| Isaías 53, 10-11
Hebreos 4, 14-16
Marcos 10, 35-45
En el Salmo Responsorial contamos: "El Señor ha estado grande con nosotros, y estamos alegres".
El evangelio nos muestra la manera de que Dios ha sido grande con nosotros, en darnos el regalo de fe. Es curioso que Jesús no dijo al ciego, "Yo te curo", o "Su fe te has curado", pero "tu fe te has salvado".
La alegría es nuestra respuesta a la grandeza de Dios con nosotros. En particular, la alegría caracteriza una persona de fe. La persona de fe siempre puede reconocer la grandeza de Dios en el mundo y en su vida.
Hay tiempos en la vida que prueban nuestra fe. Tiempos cuando cosas no salen bien con nosotros; quizás tiempos de enfermedad personal o la muerte de una persona querida; tiempos cuando nuestros sueños de la liberación no tienen éxito; tiempos de los fracasos que se encuentran de ves en cuando. Hay "el noche oscuro de la alma" que encontramos en nuestro viaje espirituál, cuando la fé nos abondana por un tiempo largo. Dios permite que todo esto pasa a su gente.

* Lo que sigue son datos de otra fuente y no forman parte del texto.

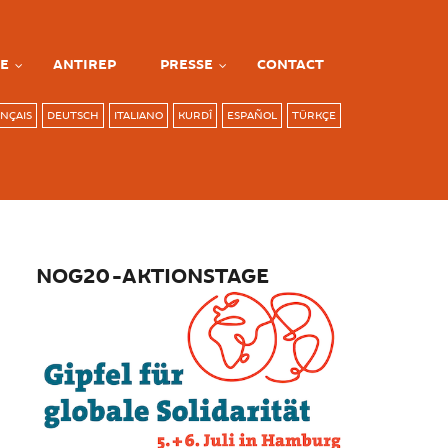
E
ANTIREP
PRESSE
CONTACT
NÇAIS
DEUTSCH
ITALIANO
KURDÎ
ESPAÑOL
TÜRKÇE
NOG20-AKTIONSTAGE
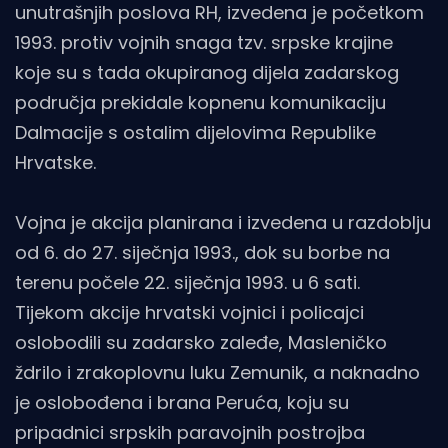
unutrašnjih poslova RH, izvedena je početkom
1993. protiv vojnih snaga tzv. srpske krajine
koje su s tada okupiranog dijela zadarskog
područja prekidale kopnenu komunikaciju
Dalmacije s ostalim dijelovima Republike
Hrvatske.
Vojna je akcija planirana i izvedena u razdoblju
od 6. do 27. siječnja 1993., dok su borbe na
terenu počele 22. siječnja 1993. u 6 sati.
Tijekom akcije hrvatski vojnici i policajci
oslobodili su zadarsko zaleđe, Masleničko
ždrilo i zrakoplovnu luku Zemunik, a naknadno
je oslobođena i brana Peruća, koju su
pripadnici srpskih paravojnih postrojba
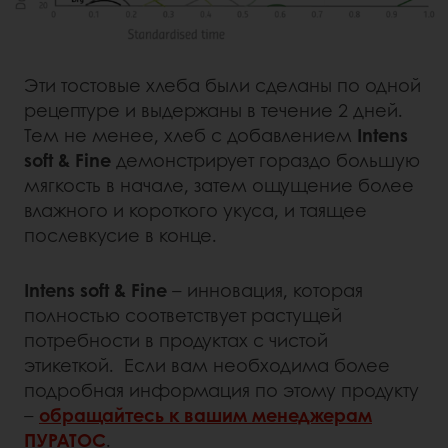
Эти тостовые хлеба были сделаны по одной
рецептуре и выдержаны в течение 2 дней.
Тем не менее, хлеб с добавлением
Intens
soft & Fine
демонстрирует гораздо большую
мягкость в начале, затем ощущение более
влажного и короткого укуса, и таящее
послевкусие в конце.
Intens soft & Fine
– инновация, которая
полностью соответствует растущей
потребности в продуктах с чистой
этикеткой. Если вам необходима более
подробная информация по этому продукту
–
обращайтесь к вашим менеджерам
ПУРАТОС
.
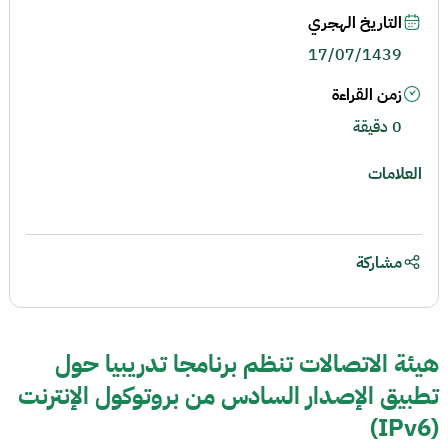
التاريخ الهجري
17/07/1439
زمن القراءة
0 دقيقة
العلامات
مشاركة
هيئة الاتصالات تنظم برنامجا تدريبيا حول
تطبيق الإصدار السادس من بروتوكول الإنترنت
(IPv6)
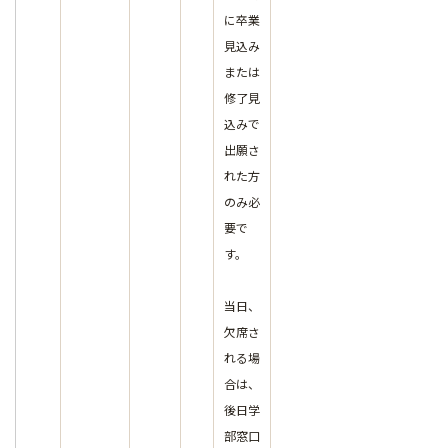
に卒業
見込み
または
修了見
込みで
出願さ
れた方
のみ必
要で
す。
当日、
欠席さ
れる場
合は、
後日学
部窓口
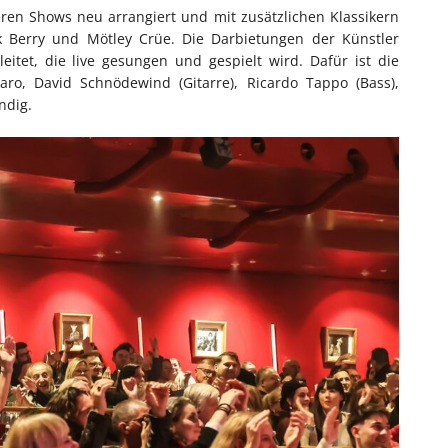
ren Shows neu arrangiert und mit zusätzlichen Klassikern
 Berry und Mötley Crüe. Die Darbietungen der Künstler
tet, die live gesungen und gespielt wird. Dafür ist die
ro, David Schnödewind (Gitarre), Ricardo Tappo (Bass),
ndig.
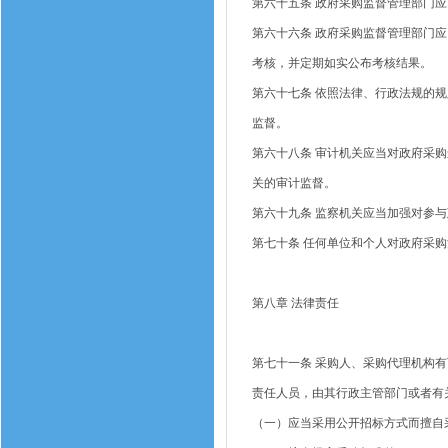
第六十五条
政府采购监督管理部门应
第六十六条
政府采购监督管理部门应
考核，并定期如实公布考核结果。
第六十七条
依照法律、行政法规的规
监督。
第六十八条
审计机关应当对政府采购
关的审计监督。
第六十九条
监察机关应当加强对参与
第七十条
任何单位和个人对政府采购
第八章
法律责任
第七十一条
采购人、采购代理机构有
责任人员，由其行政主管部门或者有
（一）应当采用公开招标方式而擅自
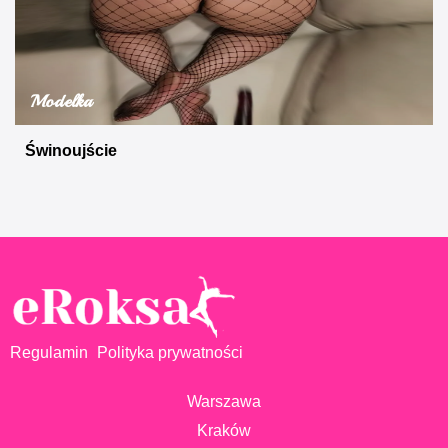
Modelka
Świnoujście
Regulamin
Polityka prywatności
Warszawa
Kraków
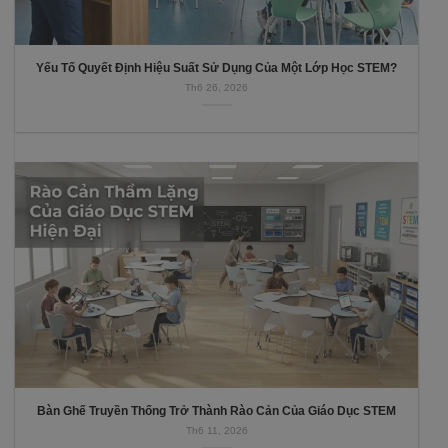
Yếu Tố Quyết Định Hiệu Suất Sử Dụng Của Một Lớp Học STEM?
Th6 26, 2026
Bàn Ghế Truyền Thống Trở Thành Rào Cản Của Giáo Dục STEM
Th6 11, 2026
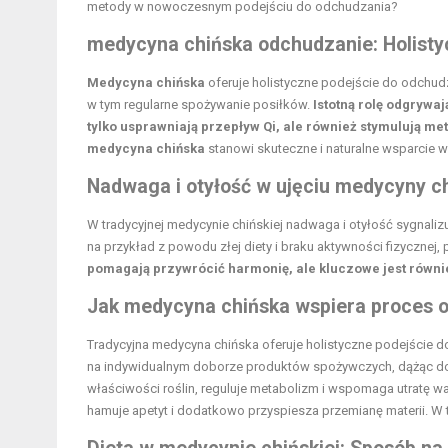
metody w nowoczesnym podejściu do odchudzania?
medycyna chińska odchudzanie: Holistyc
Medycyna chińska
oferuje holistyczne podejście do odchudza
w tym regularne spożywanie posiłków.
Istotną rolę odgrywaj
tylko usprawniają przepływ Qi, ale również stymulują m
medycyna chińska
stanowi skuteczne i naturalne wsparcie 
Nadwaga i otyłość w ujęciu medycyny ch
W tradycyjnej medycynie chińskiej nadwaga i otyłość sygnaliz
na przykład z powodu złej diety i braku aktywności fizycznej
pomagają przywrócić harmonię, ale kluczowe jest równ
Jak medycyna chińska wspiera proces 
Tradycyjna medycyna chińska oferuje holistyczne podejście do 
na indywidualnym doborze produktów spożywczych, dążąc do h
właściwości roślin, reguluje metabolizm i wspomaga utratę w
hamuje apetyt i dodatkowo przyspiesza przemianę materii. 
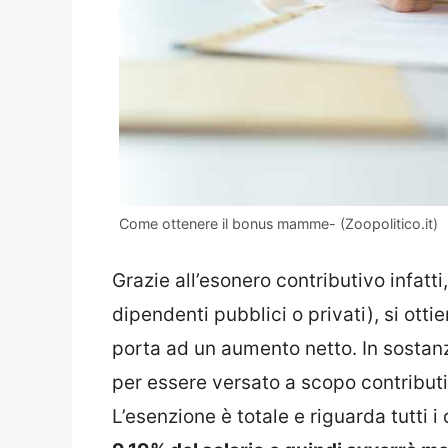
Come ottenere il bonus mamme- (Zoopolitico.it)
Grazie all’esonero contributivo infatt
dipendenti pubblici o privati), si ot
porta ad un aumento netto. In sostanz
per essere versato a scopo contributiv
L’esenzione è totale e riguarda tutti i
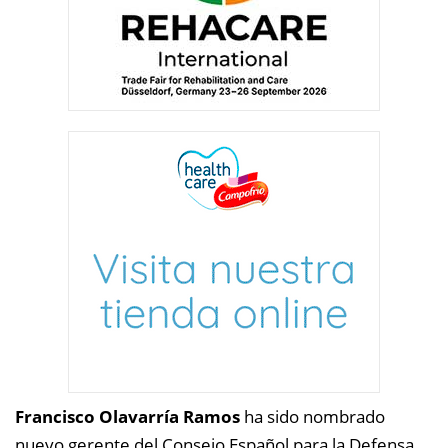
Francisco Olavarría Ramos
ha sido nombrado
nuevo gerente del Consejo Español para la Defensa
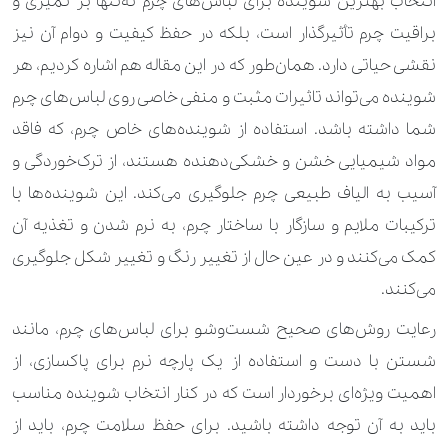
انتخاب بهترین شوینده برای لباس‌های چرم نه‌تنها بر تمیزی و
براقیت چرم تأثیرگذار است، بلکه در حفظ کیفیت و دوام آن نیز
نقشی حیاتی دارد. همان‌طور که در این مقاله هم اشاره کردیم، هر
شوینده می‌تواند تاثیرات مثبت و منفی خاصی روی لباس‌های چرم
شما داشته باشد. استفاده از شوینده‌های خاص چرم، که فاقد
مواد شیمیایی خشن و خشکی‌دهنده هستند، از ترک‌خوردگی و
آسیب به الیاف طبیعی چرم جلوگیری می‌کند. این شوینده‌ها با
ترکیبات ملایم و سازگار با ساختار چرم، به نرم شدن و تغذیه آن
کمک می‌کنند و در عین حال از تغییر رنگ و تغییر شکل جلوگیری
می‌کنند.
رعایت روش‌های صحیح شست‌وشو برای لباس‌های چرم، مانند
شستن با دست و استفاده از یک پارچه نرم برای پاکسازی، از
اهمیت ویژه‌ای برخوردار است که در کنار انتخاب شوینده مناسب
باید به آن توجه داشته باشید. برای حفظ سلامت چرم، باید از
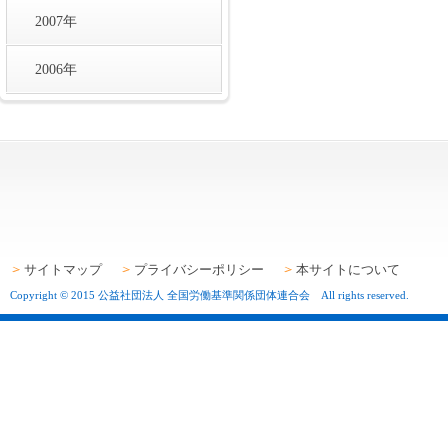
2007年
2006年
サイトマップ
プライバシーポリシー
本サイトについて
Copyright © 2015 公益社団法人 全国労働基準関係団体連合会 All rights reserved.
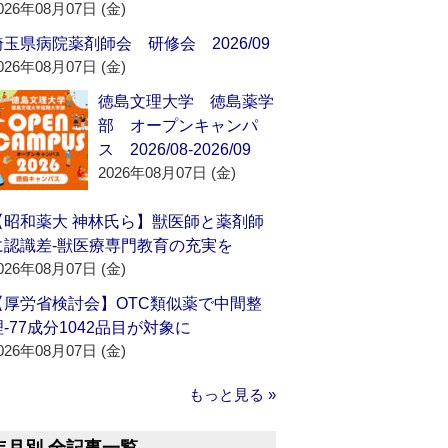
026年08月07日 (金)
埼玉県病院薬剤師会 研修会 2026/09
026年08月07日 (金)
徳島文理大学 徳島薬学
部 オープンキャンパ
ス 2026/08-2026/09
2026年08月07日 (金)
【昭和薬大 神林氏ら】獣医師と薬剤師
に認識差‐獣医療専門教育の充実を
026年08月07日 (金)
【厚労省検討会】OTC類似薬で中間整
理‐77成分1042品目が対象に
026年08月07日 (金)
もっと見る »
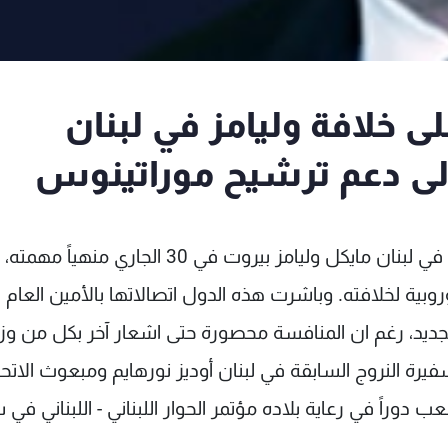
لى خلافة وليامز في لبنان
 الى دعم ترشيح موراتينوس
يغادر الممثل الشخصي للأمين العام للأمم المتحدة في لبنان مايكل وليامز بيروت في 30 الجاري م
وبية لخلافته. وباشرت هذه الدول اتصالاتها بالأمين العام ب
ديد، رغم ان المنافسة محصورة حتى اشعار آخر بكل من وزي
يرة النروج السابقة في لبنان أوديز نورهايم ومبعوث الاتحا
وراً في رعاية بلاده مؤتمر الحوار اللبناني - اللبناني في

La grandeza de Dios se refleja en el curso de la experiencia humana en todas sus formas. Si nos encontramos al lado oscuro de la luna, no es porque el sol no está brillando al otro lado como siempre. Hay de confiar, por el testimonio de mucha gente, y con el apoyo de la comunidad cristiana, que vamos a emerger a donde la grandeza de Dios se nos muestra otra vez.
En la misma comunidad de fe, hay personas muy expresiva de su alegría, otros mas reservados quienes guardan su alegría adentro, y otros luchando a descubrir una manifestación nueva de la alegría de su fe, quizás una fé mas madura que antes. Pero siempre la comunidad de fé es una comunidad de alegría.
“El Señor ha estado grande con nosotros, y estamos alegres”.